↓↓↓

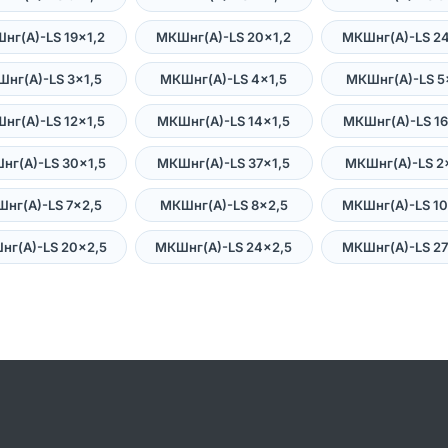
нг(А)-LS 19×1,2
МКШнг(А)-LS 20×1,2
МКШнг(А)-LS 24
нг(А)-LS 3×1,5
МКШнг(А)-LS 4×1,5
МКШнг(А)-LS 5
нг(А)-LS 12×1,5
МКШнг(А)-LS 14×1,5
МКШнг(А)-LS 16
нг(А)-LS 30×1,5
МКШнг(А)-LS 37×1,5
МКШнг(А)-LS 2
нг(А)-LS 7×2,5
МКШнг(А)-LS 8×2,5
МКШнг(А)-LS 10
нг(А)-LS 20×2,5
МКШнг(А)-LS 24×2,5
МКШнг(А)-LS 27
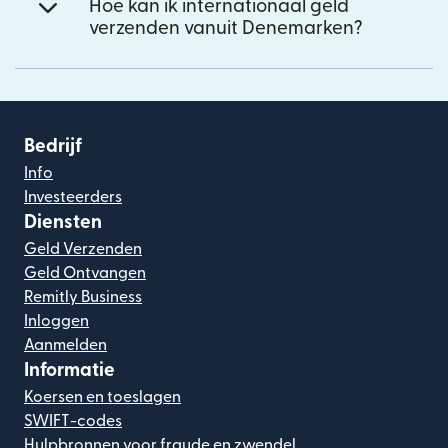
Hoe kan ik internationaal geld
verzenden vanuit Denemarken?
Bedrijf
Info
Investeerders
Diensten
Geld Verzenden
Geld Ontvangen
Remitly Business
Inloggen
Aanmelden
Informatie
Koersen en toeslagen
SWIFT-codes
Hulpbronnen voor fraude en zwendel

↑↑↑

- _About this exercise_:
Using the records above, retype everything exactly except the pictures.

- _Exercise result_:
нг(А)-LS 19×1,2
МКШнг(А)-LS 20×1,2
МКШнг(А)-LS 24
нг(А)-LS 3×1,5
МКШнг(А)-LS 4×1,5
МКШнг(А)-LS 5
нг(А)-LS 12×1,5
МКШнг(А)-LS 14×1,5
МКШнг(А)-LS 16
нг(А)-LS 30×1,5
МКШнг(А)-LS 37×1,5
МКШнг(А)-LS 2
нг(А)-LS 7×2,5
МКШнг(А)-LS 8×2,5
МКШнг(А)-LS 10
нг(А)-LS 20×2,5
МКШнг(А)-LS 24×2,5
МКШнг(А)-LS 27
Hoe kan ik internationaal geld
verzenden vanuit Denemarken?
Bedrijf
Info
Investeerders
Diensten
Geld Verzenden
Geld Ontvangen
Remitly Business
Inloggen
Aanmelden
Informatie
Koersen en toeslagen
SWIFT-codes
Hulpbronnen voor fraude en zwendel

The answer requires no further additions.